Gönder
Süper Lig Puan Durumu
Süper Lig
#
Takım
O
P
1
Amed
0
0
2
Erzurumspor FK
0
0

- - - -

**Task to carry out:**
Nothing in the listing may be left out; repeat it all exactly.

**Answer for this exercise:**
Gönder
Süper Lig Puan Durumu
Süper Lig
#
Takım
O
P
1
Amed
0
0
2
Erzurumspor FK
0
0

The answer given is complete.